Some women have been postponing breast enhancement surgery in anticipation of the announcement, Morgan said, adding that she expected to see an increase in patients as early as next week.
Concern about the health consequences of leaking implants prompted the FDA in 1992 to ban their use in cosmetic procedures. However, the implants remained available for cancer survivors, partly because doctors and patients insisted on it.
Studies have found no association between silicone implants and cancer or other life-threatening diseases, although the FDA said Friday that it will continue to monitor for any such risk.
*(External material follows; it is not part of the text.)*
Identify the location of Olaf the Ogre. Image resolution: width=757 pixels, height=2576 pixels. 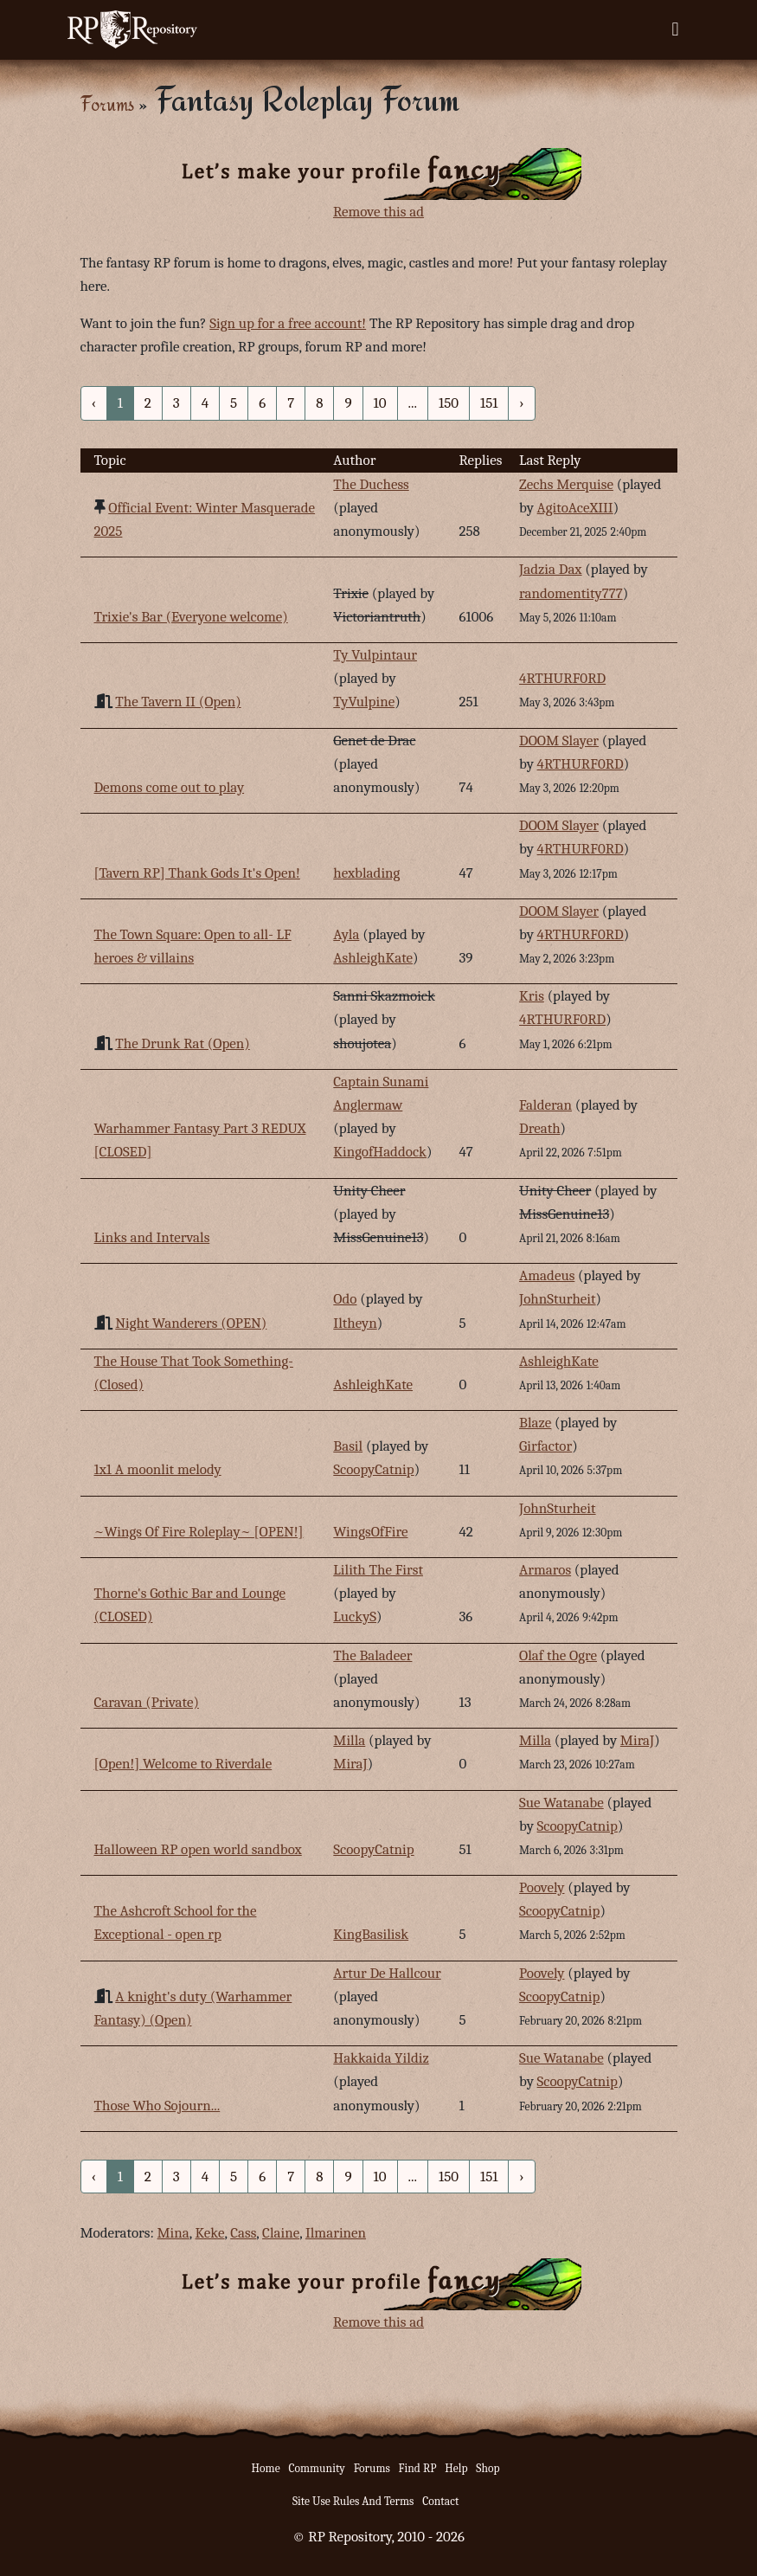
(558, 1655). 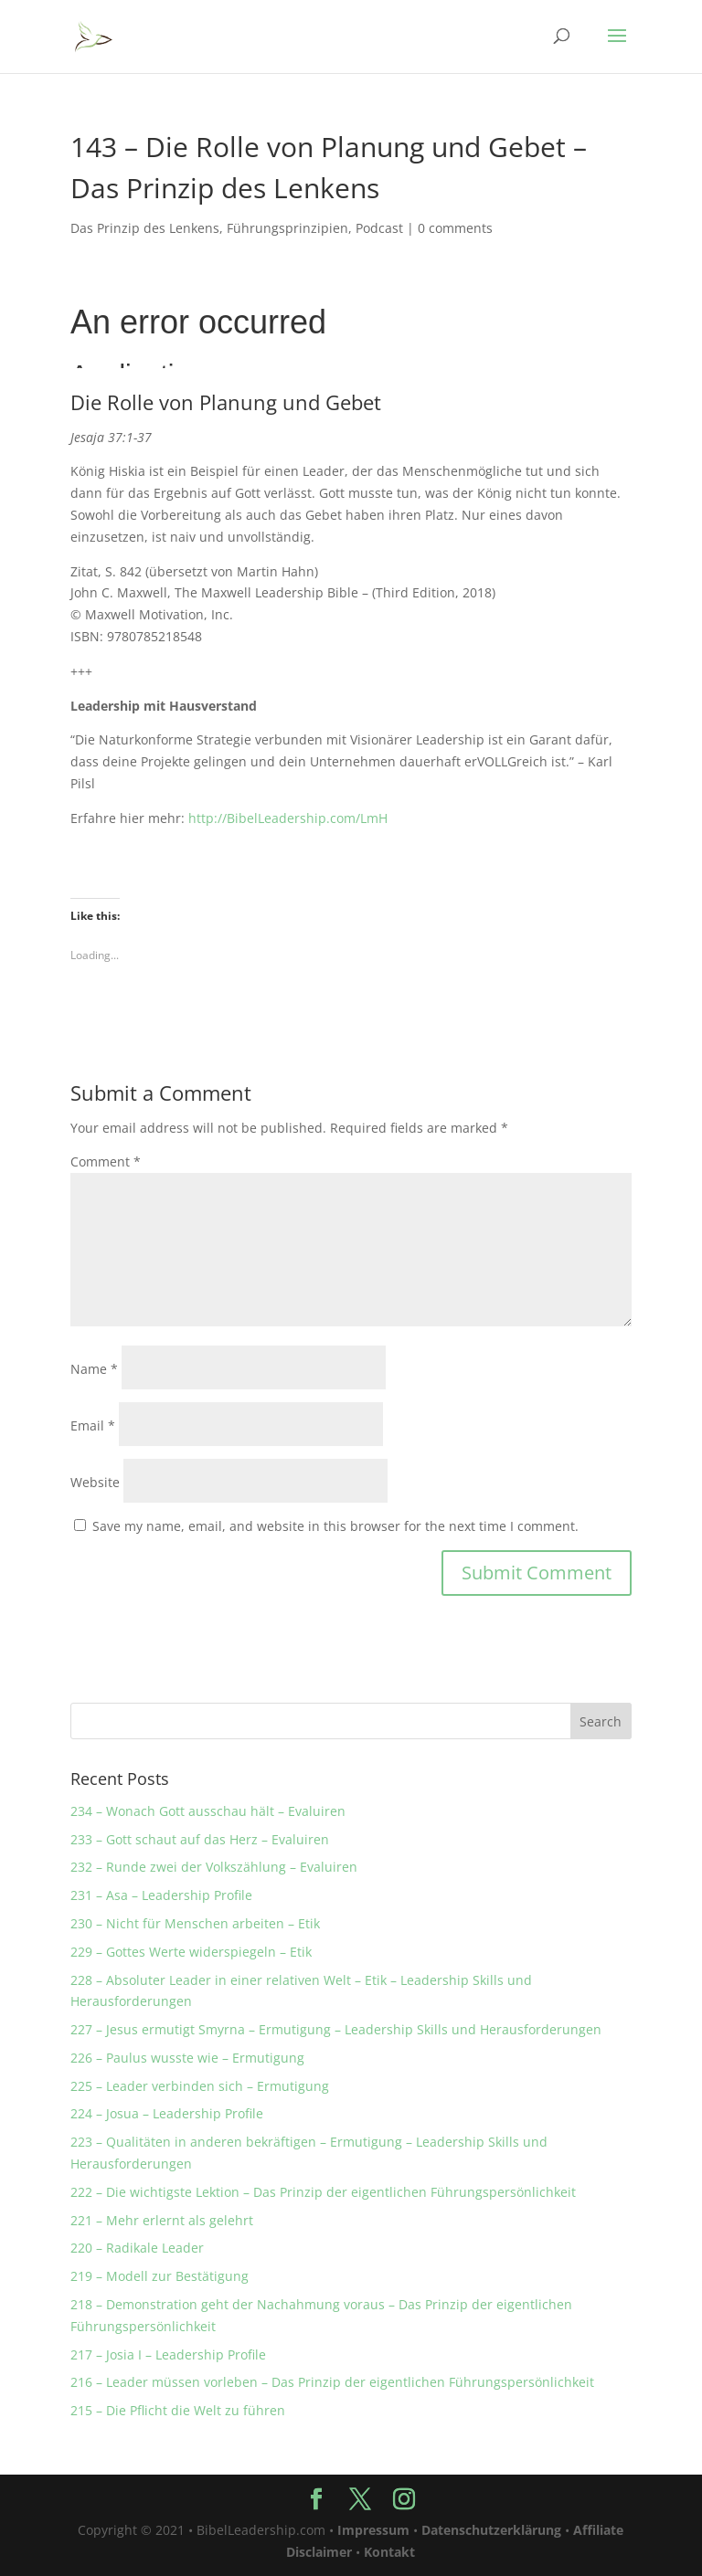 I want to click on Name, so click(x=94, y=1369).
The agency's approval is expected to be a boon to two Santa Barbara manufacturers, Mentor Corp. and Inamed Corp., acquired earlier this year by Irvine-based Allergan Inc. The two companies dominate the silicone implant market, which is roughly split between the two. Silicone implants sell for about $1,800 a pair, or roughly double the price of saline-filled ones. And double-digit sales increases are expected.
American "women now have the same options as women around the world have," said F. Michael Ball, Allergan's president. "This is arguably one of the most studied medical products, and it's clearly safe."
Joshua H. Levine, Mentor's president and CEO, said: "A lot of science exists behind these products, and we feel strongly about their safety and efficacy."
But Susan F. Wood, former head of the FDA's Office of Women's Health, said the long-term safety of silicone breast implants remained largely unproven. She noted that as a condition of approval the FDA required the manufacturers to conduct 10-year studies involving 40,000 women each to monitor for such possible consequences as cancer, connective tissue disease, problems with breastfeeding and even suicide.
"The fact that so many studies are being required seems to demonstrate that the data is limited," Wood said.
On Capitol Hill, several prominent female lawmakers expressed doubts about the decision. Rep. Rosa DeLauro (D-Conn.), said she may hold hearings into the decision next year. "This appears to be yet another example of the FDA dismissing scientific evidence in order to appease corporate interests," said DeLauro, who is in line to chair the panel that controls the FDA's purse strings.
Complications from implant surgery are generally more common among women who have had breast reconstruction as opposed to cosmetic enhancement. But neither type of procedure is risk-free.